[Task to complete]
Look below for the line that has "If you are familiar". Set down the lines from there through the line that has "PinkPantheress collaborator, or, most", exactly as written.
### Extracted information ###
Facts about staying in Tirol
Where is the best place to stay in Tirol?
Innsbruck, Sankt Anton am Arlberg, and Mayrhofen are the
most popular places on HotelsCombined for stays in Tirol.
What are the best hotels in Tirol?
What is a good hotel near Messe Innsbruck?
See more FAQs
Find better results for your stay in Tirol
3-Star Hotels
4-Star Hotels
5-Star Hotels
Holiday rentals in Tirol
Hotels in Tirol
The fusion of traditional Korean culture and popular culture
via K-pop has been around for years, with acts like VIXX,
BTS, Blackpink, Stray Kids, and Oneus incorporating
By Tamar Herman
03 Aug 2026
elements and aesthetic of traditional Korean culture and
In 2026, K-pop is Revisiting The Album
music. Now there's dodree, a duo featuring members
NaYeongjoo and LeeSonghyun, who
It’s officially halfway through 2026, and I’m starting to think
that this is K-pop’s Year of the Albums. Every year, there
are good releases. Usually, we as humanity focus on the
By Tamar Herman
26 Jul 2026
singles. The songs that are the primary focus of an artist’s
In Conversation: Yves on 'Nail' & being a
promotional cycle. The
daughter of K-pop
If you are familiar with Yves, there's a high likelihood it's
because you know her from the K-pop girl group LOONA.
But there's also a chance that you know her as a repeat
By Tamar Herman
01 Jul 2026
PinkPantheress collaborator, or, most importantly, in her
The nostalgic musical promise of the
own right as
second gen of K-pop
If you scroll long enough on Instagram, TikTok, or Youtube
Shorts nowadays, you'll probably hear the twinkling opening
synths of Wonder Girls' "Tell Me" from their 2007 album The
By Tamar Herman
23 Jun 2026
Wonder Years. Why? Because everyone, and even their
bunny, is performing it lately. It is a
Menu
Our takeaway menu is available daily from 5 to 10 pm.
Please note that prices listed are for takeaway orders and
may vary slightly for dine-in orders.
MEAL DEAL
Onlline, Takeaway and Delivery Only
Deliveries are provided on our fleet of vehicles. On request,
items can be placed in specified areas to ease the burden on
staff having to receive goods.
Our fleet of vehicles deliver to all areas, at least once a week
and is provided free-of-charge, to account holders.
###
### Extracted information ###
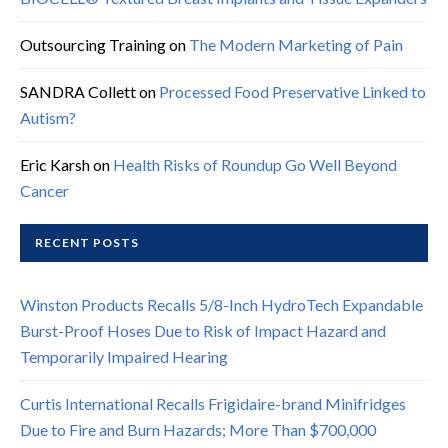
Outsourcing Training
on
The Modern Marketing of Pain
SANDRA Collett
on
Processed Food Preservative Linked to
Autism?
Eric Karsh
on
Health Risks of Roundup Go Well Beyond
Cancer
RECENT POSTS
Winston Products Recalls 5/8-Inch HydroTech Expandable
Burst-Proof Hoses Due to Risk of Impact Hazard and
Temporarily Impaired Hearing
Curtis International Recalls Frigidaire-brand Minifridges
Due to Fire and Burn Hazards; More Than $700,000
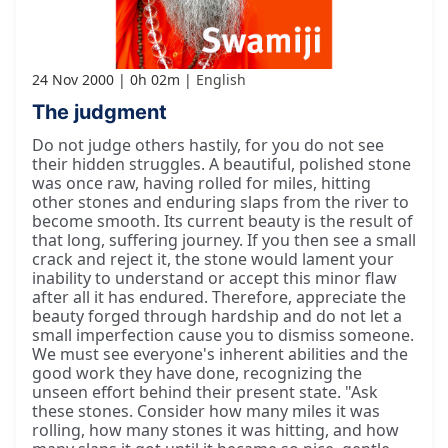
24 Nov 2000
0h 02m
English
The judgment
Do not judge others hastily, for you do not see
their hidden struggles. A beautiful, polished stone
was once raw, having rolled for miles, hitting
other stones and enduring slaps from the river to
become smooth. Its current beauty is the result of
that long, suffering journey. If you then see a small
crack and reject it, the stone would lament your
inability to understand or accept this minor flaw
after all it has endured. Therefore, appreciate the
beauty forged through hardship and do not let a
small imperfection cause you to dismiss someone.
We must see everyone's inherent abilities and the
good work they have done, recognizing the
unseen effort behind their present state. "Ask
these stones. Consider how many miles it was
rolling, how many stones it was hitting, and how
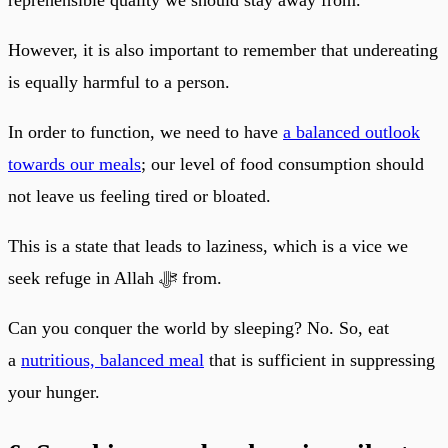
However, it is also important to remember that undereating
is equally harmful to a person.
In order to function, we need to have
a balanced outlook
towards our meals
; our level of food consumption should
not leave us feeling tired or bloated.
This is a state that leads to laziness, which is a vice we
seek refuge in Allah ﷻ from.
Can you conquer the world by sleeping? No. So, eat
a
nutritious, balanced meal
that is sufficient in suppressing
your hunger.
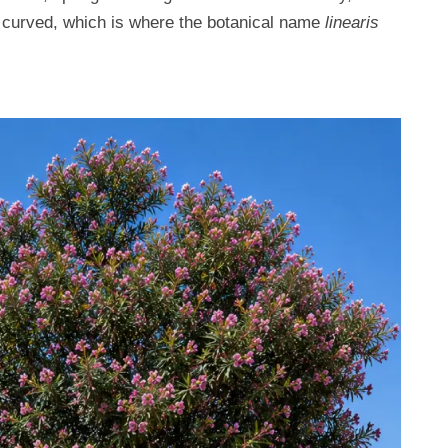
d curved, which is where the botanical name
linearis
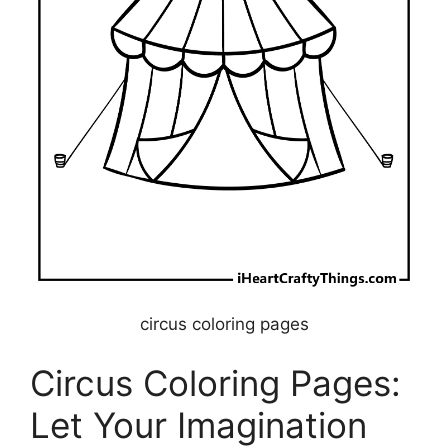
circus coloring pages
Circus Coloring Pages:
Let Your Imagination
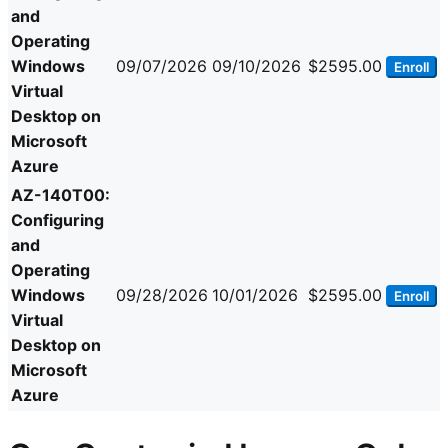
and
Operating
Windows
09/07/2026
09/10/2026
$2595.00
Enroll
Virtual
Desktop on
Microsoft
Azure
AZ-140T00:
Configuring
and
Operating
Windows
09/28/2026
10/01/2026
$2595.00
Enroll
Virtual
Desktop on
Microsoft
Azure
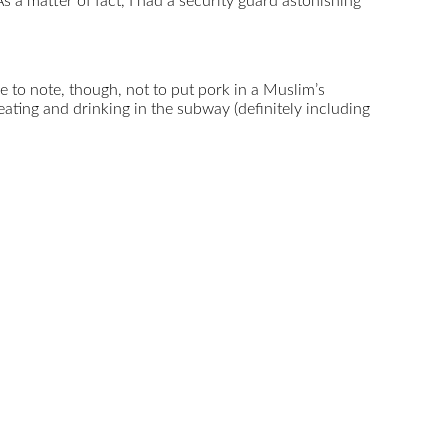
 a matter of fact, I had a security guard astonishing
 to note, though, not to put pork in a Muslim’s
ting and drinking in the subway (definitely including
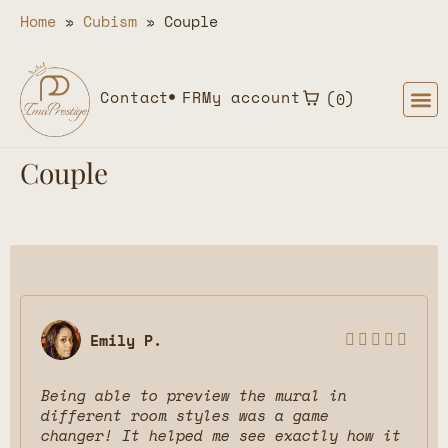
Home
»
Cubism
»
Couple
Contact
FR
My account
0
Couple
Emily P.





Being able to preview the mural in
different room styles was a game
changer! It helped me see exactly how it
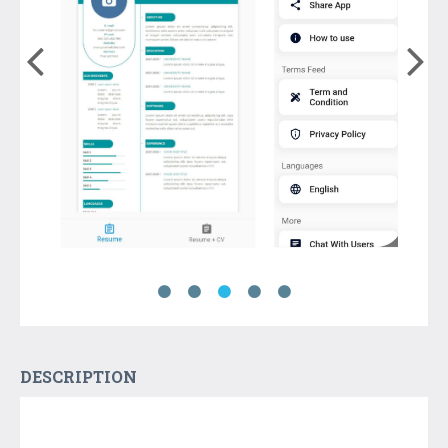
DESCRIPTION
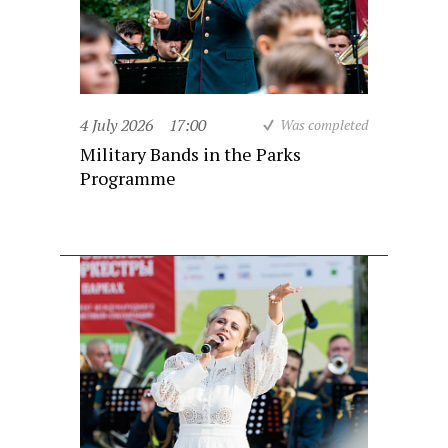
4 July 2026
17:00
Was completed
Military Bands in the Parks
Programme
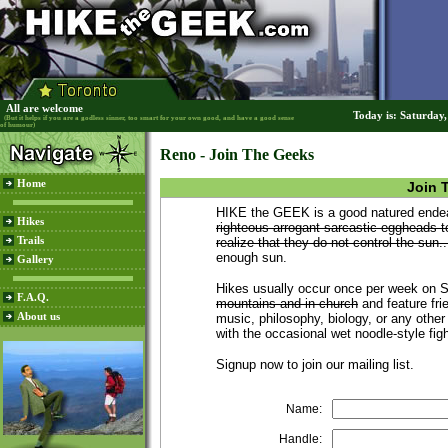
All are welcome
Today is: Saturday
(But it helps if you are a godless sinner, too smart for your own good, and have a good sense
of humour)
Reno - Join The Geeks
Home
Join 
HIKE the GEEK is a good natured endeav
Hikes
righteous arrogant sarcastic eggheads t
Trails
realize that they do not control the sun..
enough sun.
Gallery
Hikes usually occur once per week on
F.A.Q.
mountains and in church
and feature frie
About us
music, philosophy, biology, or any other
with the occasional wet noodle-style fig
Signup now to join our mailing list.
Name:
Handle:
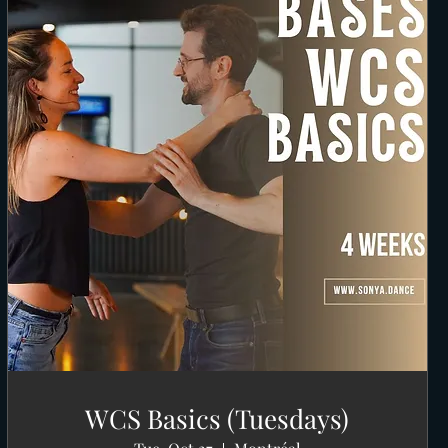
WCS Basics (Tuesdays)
###
[Answer section]
If you are familiar with Yves, there's a high likelihood it's
because you know her from the K-pop girl group LOONA.
But there's also a chance that you know her as a repeat
By Tamar Herman
01 Jul 2026
PinkPantheress collaborator, or, most importantly, in her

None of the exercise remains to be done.